Кстати, по поводу “великой книги” — это не к Wille zur Macht надо обращаться, а к Корану или к Библии, на крайний случай к Mein Kampf. Ницше же, возможно, и претендовал на роль пророка и провокатора истории, но используемые им для этого средства и преследуемые цели принципиально отличались от средств и целей его конкурентов в лице Магомета, Иисуса или, на худой конец, Адольфа.
Во-первых, он нигде и никогда не делал прямых нарративных утверждений вроде: “Когда умирает Бог, рессентимент масс, вызванный их эксплуатированным и угнетенным положением, становится невыносимым и они восстают, демонстрируя чудовищные практики жестокости и насилия в виде революций, войн… и т. д.” (В. Миронов).
Вообще этот ressentiment стал для нашего ницшеведа-энтузиаста настоящей idеe fixe. Непрестанно ссылаясь на Ницше, он пытается объяснить злопамятностью, завистью и мстительностью все социальные явления, психологические проявления и частные поступки людей. Но даже из цитированного фрагмента видно, что для “угнетенных масс” невыносимым перед социальным бунтом становится не пресловутый рессентимент, а именно сама эксплуатация. Нет ничего более буржуазного, чем приписывать рессентимент народам, классам и расам, боровшимся в этих революциях за свое освобождение.

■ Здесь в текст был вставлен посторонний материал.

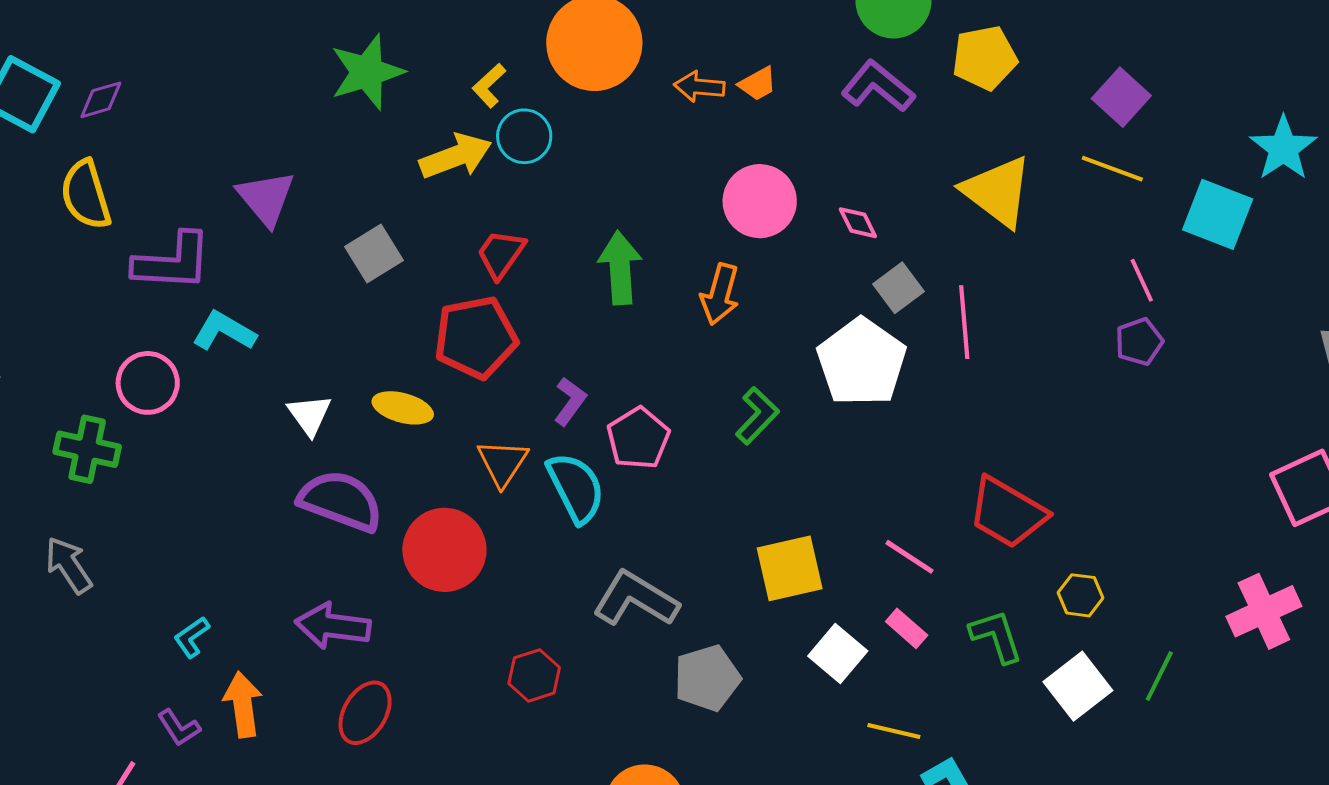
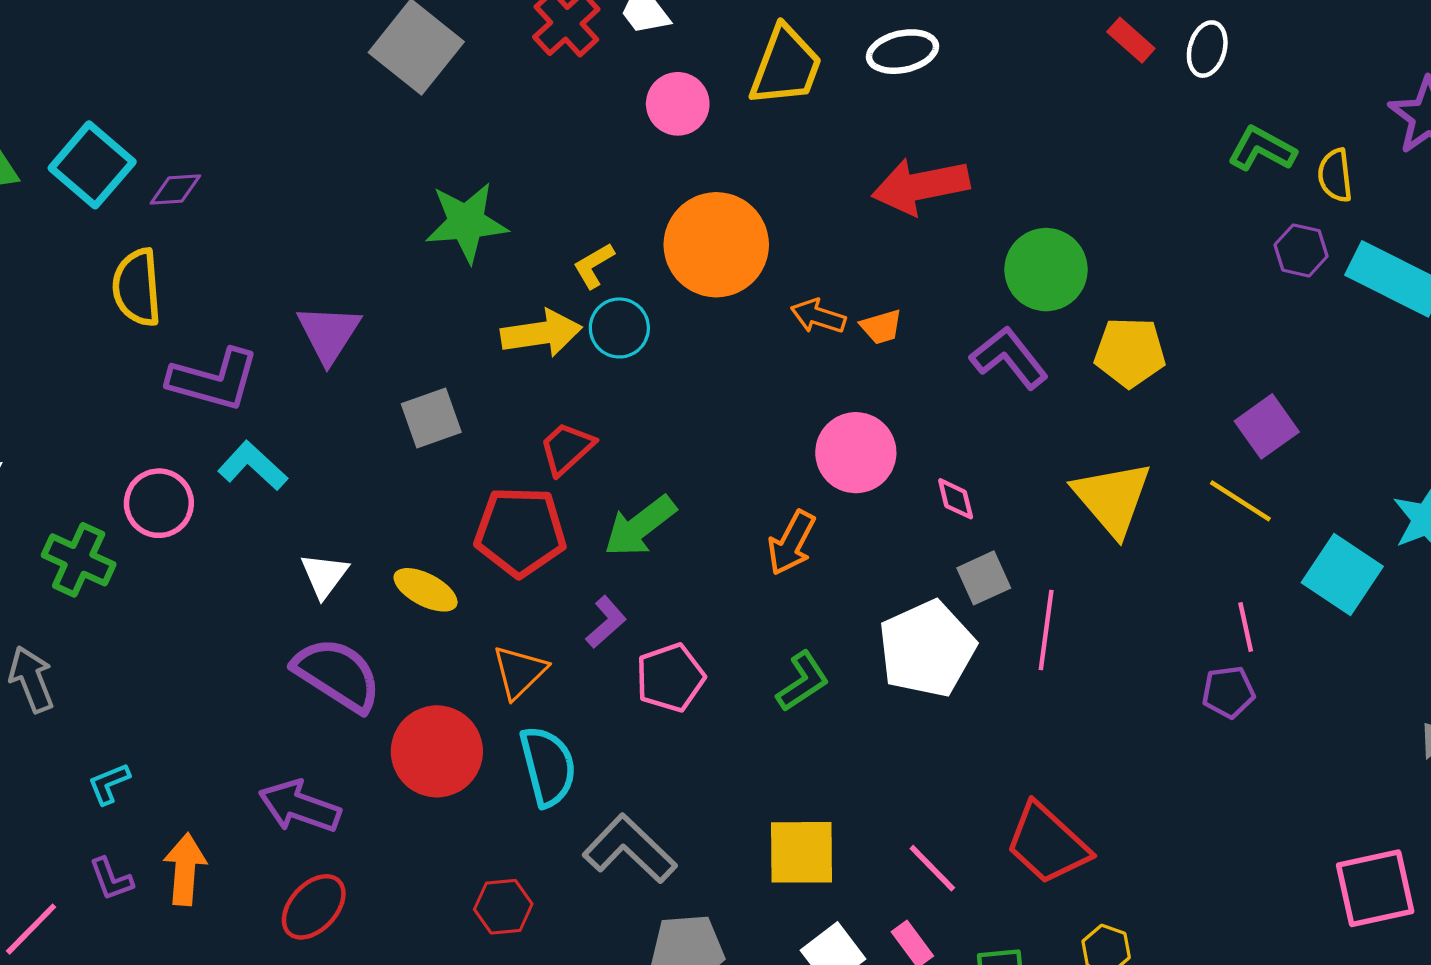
green arrow: (620, 268) -> (640, 526), moved, turned -136
cyan semicircle: (576, 488) -> (548, 766), moved
cyan L-shape: (192, 637) -> (109, 784), moved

А обличения масс в мстительности выглядят как беспомощные попытки коррумпированных капиталом интеллектуалов свести причины недовольства и социальной борьбы миллионов к какому-то их моральному изъяну, носящему якобы природный, наследственный характер. “Главное, не мстить”, — причитает и т. Миронов. Как если бы вся проблема революций и прочих социальных неурядиц сводилась к воздержанию от злопамятности и мстительности, доступному только “подлинным”, ницшеанским “господам”.

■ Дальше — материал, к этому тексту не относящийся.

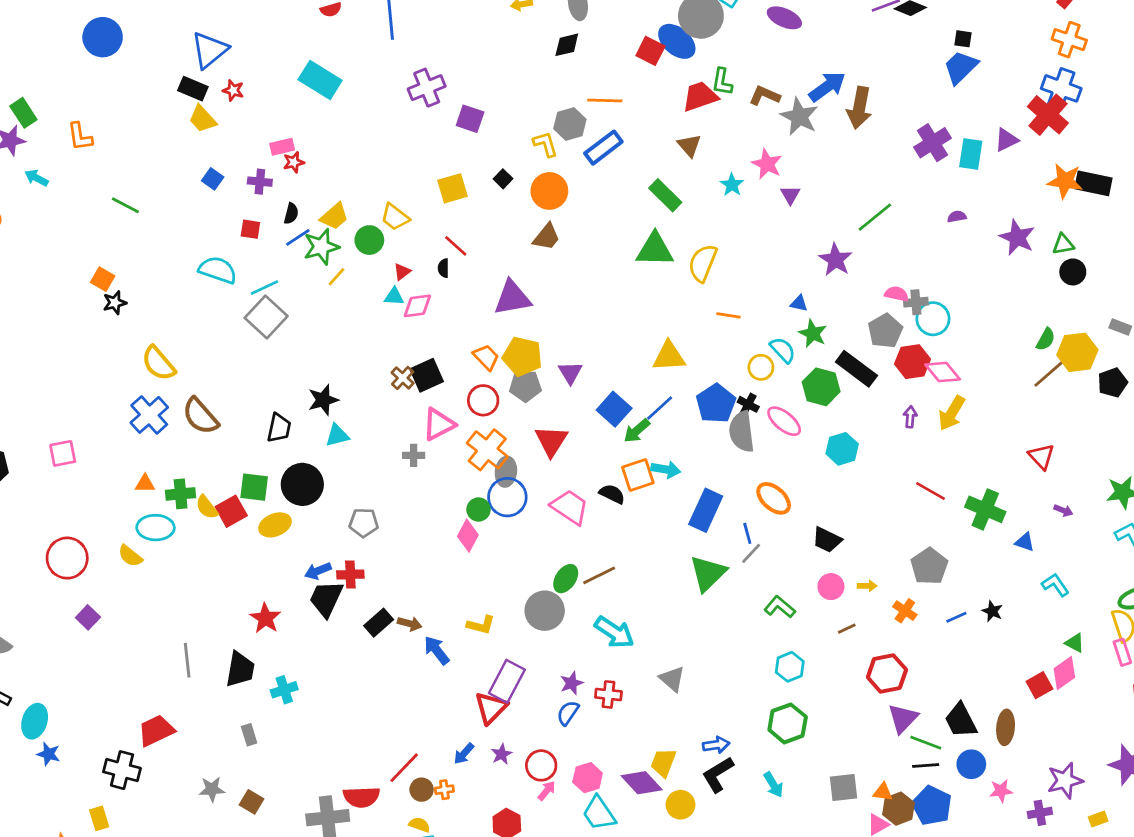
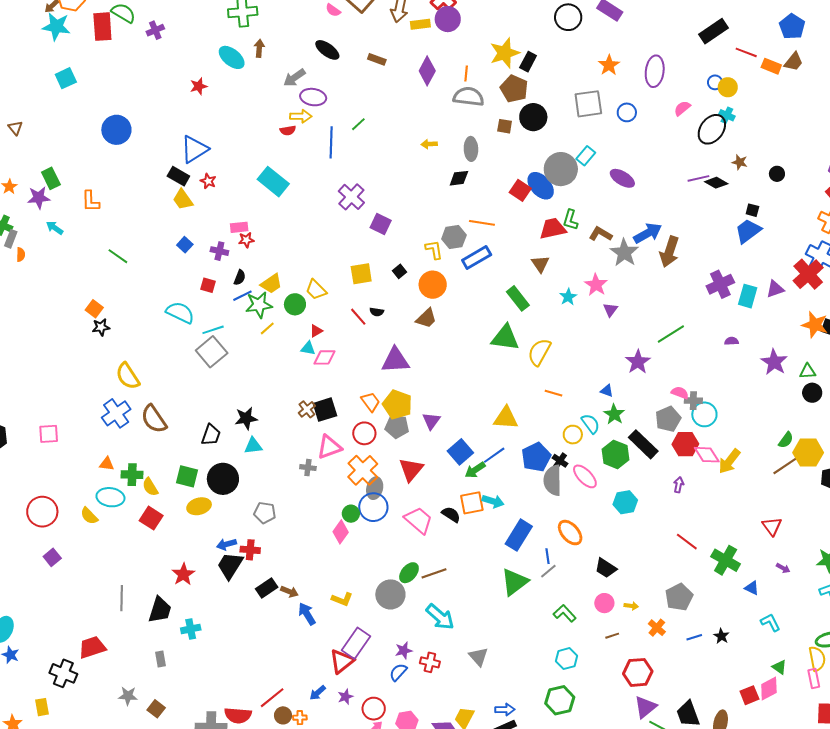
purple cross: (427, 88) -> (351, 197), turned -32
black semicircle: (443, 268) -> (377, 312), moved, turned -88
yellow arrow: (952, 413) -> (729, 461), moved
red square: (231, 511) -> (151, 518), moved, turned -35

Я бы посоветовал нашему экстремальному политологу обратить более пристальное внимание к другой психологической причине социальных неудач человечества — невоздерженному желанию крови и власти некоторых его представителей. Кроме того, может быть, неожиданно для новоявленного дерессентиментора надо заметить, что реализация подобного quasi-морального императива “не мстить” в условиях политической и экономической эксплуатации, характерных для любого буржуазного, капиталистического общества, невозможна по тем же причинам, что и “не убий”, “не укради” и т. п.

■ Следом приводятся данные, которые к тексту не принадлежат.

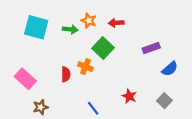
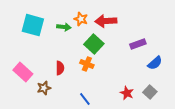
red arrow: (116, 23) -> (106, 21), size x1.5
orange cross: (85, 67) -> (87, 64), moved
red star: (129, 96) -> (127, 93), moved
brown star: (41, 107) -> (44, 88), moved

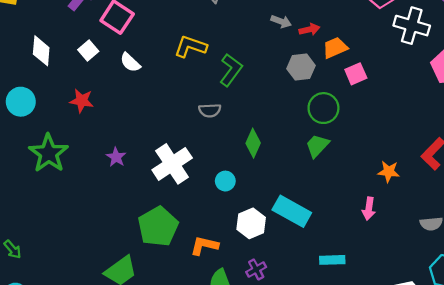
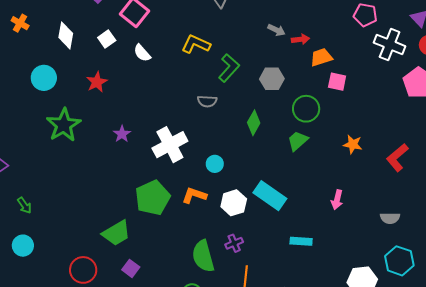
gray hexagon: (301, 67) -> (272, 79), moved
pink square: (356, 74) -> (337, 82), turned 30
red star: (82, 101) -> (97, 82), turned 30
green diamond: (253, 143) -> (254, 123), moved
orange star: (389, 172) -> (353, 144), moved
orange L-shape: (204, 246) -> (194, 195), moved

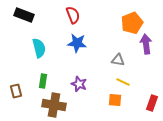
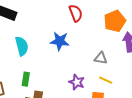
red semicircle: (73, 15) -> (76, 13), moved
purple star: (79, 84) -> (77, 82), moved

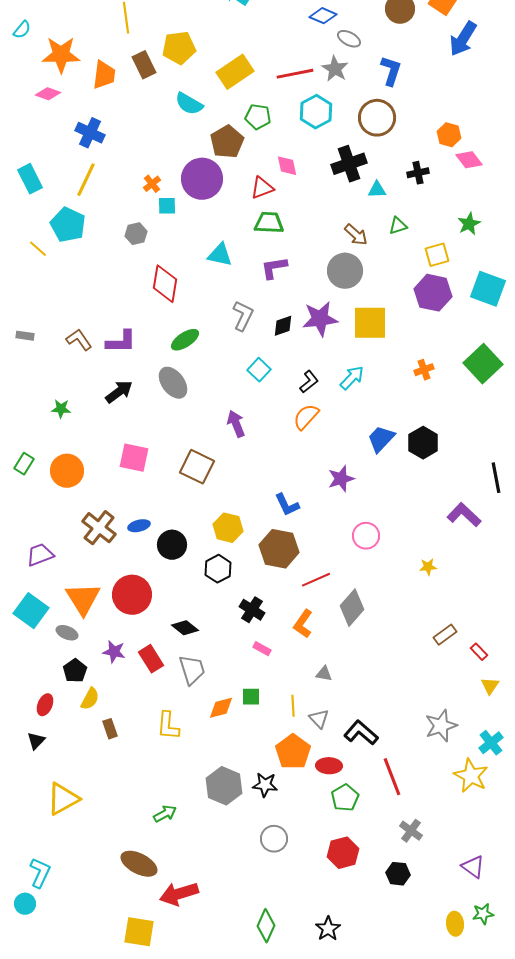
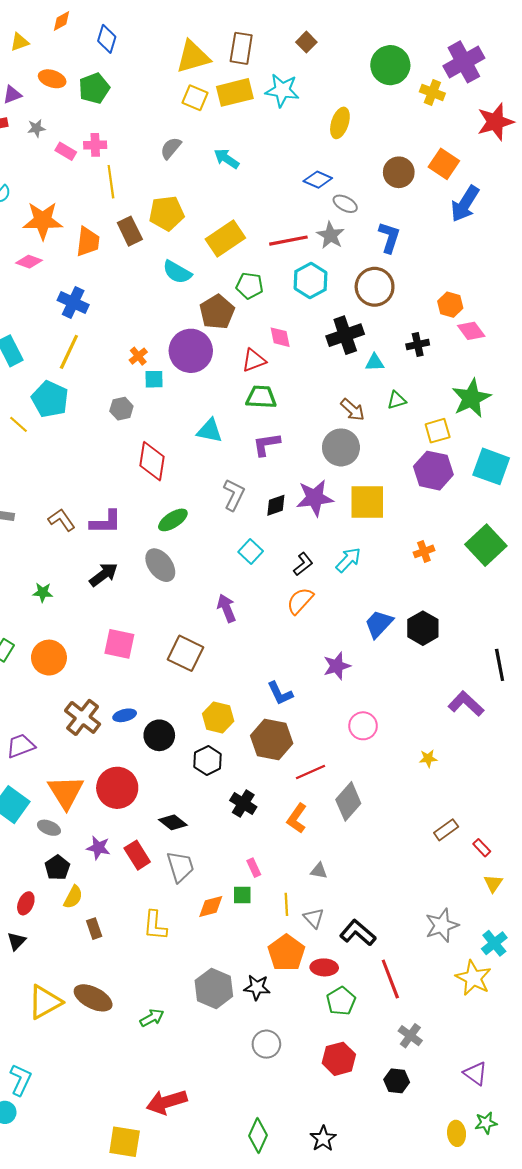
green star: (469, 224) -> (471, 398), size x1.6
pink rectangle: (262, 649) -> (254, 868), moved, turned 36
brown ellipse: (139, 864) -> (93, 998), moved

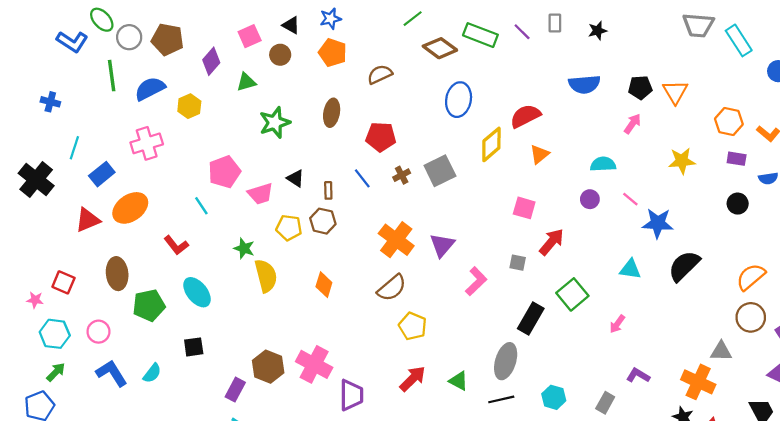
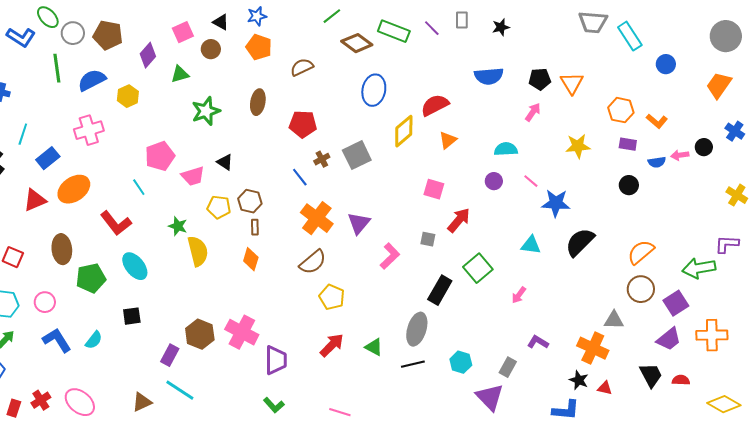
blue line: (362, 178) -> (300, 177), moved
brown rectangle: (328, 190) -> (255, 227), moved
red L-shape: (176, 245) -> (116, 223), size x1.4

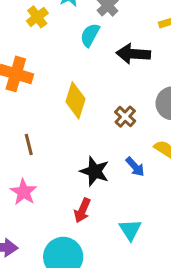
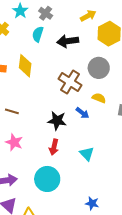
yellow diamond: (76, 100) -> (25, 66), moved
brown cross: (125, 117) -> (70, 82), size x1.6
brown line: (29, 144) -> (12, 111), turned -48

Поэтому, кстати, сам Ницше отвергал мораль не за то, что она утверждала, а за то, что замалчивала и маскировала. А маскировала она всегда свое отнюдь не моральное происхождение, замешанное на древних кровавых практиках долгового права и т. д. (см. Zur Genealogie der Moral). Но здесь не надо делать ошибки, приписывая фантазмируемым Ницше сверхчеловеческим ценностям-идеалам столь же живодерское сродство. Целью генеалогического исследования Ницше, как и позднее М. Фуко, была прежде всего демонстрация исторического опосредования норм морали, критика ее претензий на вневременность, независимость от конкретных политических, экономических и социальных отношений. Генеалогия эта вскрывала охранительные, сдерживающие функции морали в отношении существующих отношений господства и подчинения в обществе. Но это не значит, что Ницше проповедывал одновременно какую-то откровенную садистическую мораль для сильных мира сего и циничную мазохистскую этику для малых сих.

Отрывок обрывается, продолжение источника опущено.